The examples are wrong, since T is in a non-deduced context. Unless you call the function like fun<int>(4);, the code won't compile, but this is probably not what the author intended to show.

The correct usage would be to allow T to be deduced by the compiler, and to place a SFINAE condition elsewhere, e.g., in a return type syntax:

template <typename T>
auto fun(const T& val)
    -> typename std::enable_if<std::is_integral<T>::value>::type
{
    std::cout << "fun<int>";
}

template <typename T>
auto fun(const T& val)
    -> typename std::enable_if<std::is_floating_point<T>::value>::type
{
    std::cout << "fun<float>";
}

DEMO

Also, the typenames in your code contradict your usage of std::enable_if_t.

Use either c++11:

typename std::enable_if<...>::type

or c++14:

std::enable_if_t<...>

How would that work in a constructor which doesn't have a return type though?

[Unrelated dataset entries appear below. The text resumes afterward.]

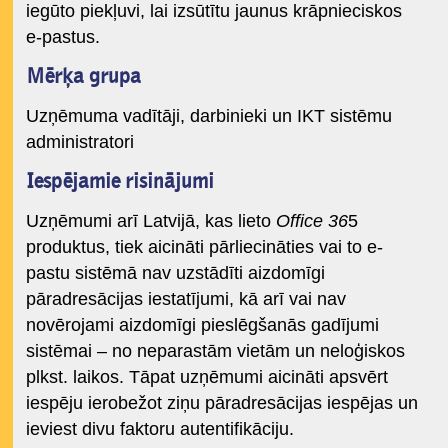
iegūto piekļuvi, lai izsūtītu jaunus krāpnieciskos
e-pastus.
Mērķa grupa
Uzņēmuma vadītāji, darbinieki un IKT sistēmu
administratori
Iespējamie risinājumi
Uzņēmumi arī Latvijā, kas lieto
Office 36
5
produktus, tiek aicināti pārliecināties vai to e-
pastu sistēmā nav uzstādīti aizdomīgi
pāradresācijas iestatījumi, kā arī vai nav
novērojami aizdomīgi pieslēgšanās gadījumi
sistēmai – no neparastām vietām un neloģiskos
plkst. laikos. Tāpat uzņēmumi aicināti apsvērt
iespēju ierobežot ziņu pāradresācijas iespējas un
ieviest divu faktoru autentifikāciju.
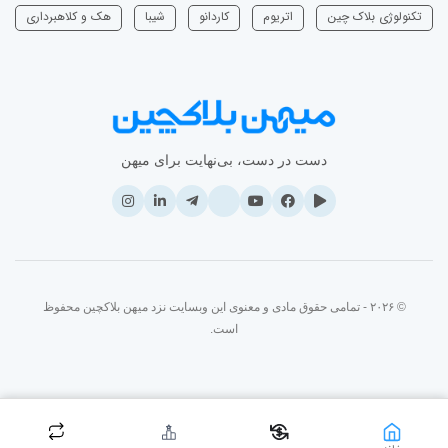
تکنولوژی بلاک چین
اتریوم
‌کاردانو
شیبا
هک و کلاهبرداری
دست در دست، بی‌نهایت برای میهن
© ۲۰۲۶ - تمامی حقوق مادی و معنوی این وبسایت نزد میهن بلاکچین محفوظ
است.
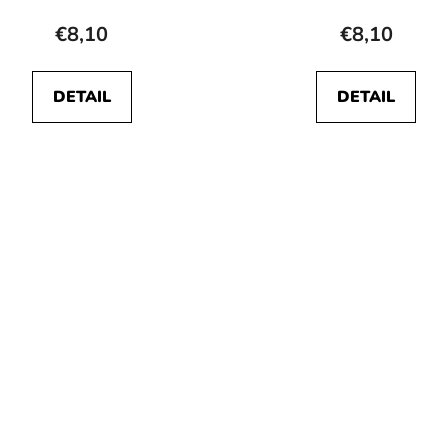
€8,10
€8,10
DETAIL
DETAIL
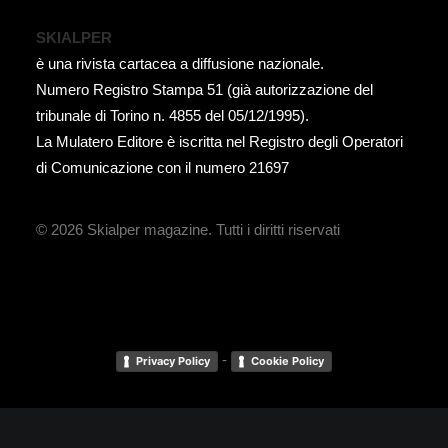
SKIALPER
è una rivista cartacea a diffusione nazionale.
Numero Registro Stampa 51 (già autorizzazione del
tribunale di Torino n. 4855 del 05/12/1995).
La Mulatero Editore è iscritta nel Registro degli Operatori
di Comunicazione con il numero 21697
© 2026 Skialper magazine.
Tutti i diritti riservati
-
Privacy Policy
Cookie Policy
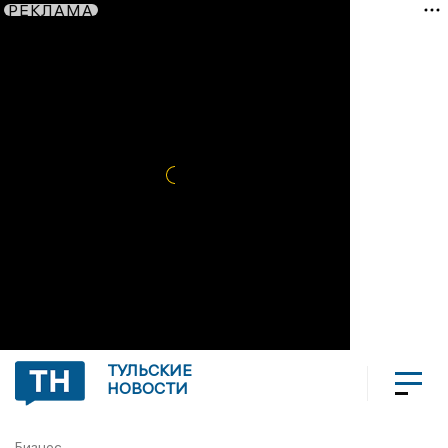
РЕКЛАМА
ТУЛЬСКИЕ
НОВОСТИ
Бизнес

In case of constructors, the SFINAE condition can be hidden in a template parameter list:

struct A
{    
    template <typename T,
              typename std::enable_if<std::is_integral<T>::value, int>::type = 0>
    A(const T& val)
    {
        std::cout << "A<int>";
    }

    template <typename T,
              typename std::enable_if<std::is_floating_point<T>::value, int>::type = 0>
    A(const T& val)
    {
        std::cout << "A<float>";
    }
};

DEMO 2

Alternatively, in c++20, you can use concepts for that:

A(const std::integral auto& val);

A(const std::floating_point auto& val);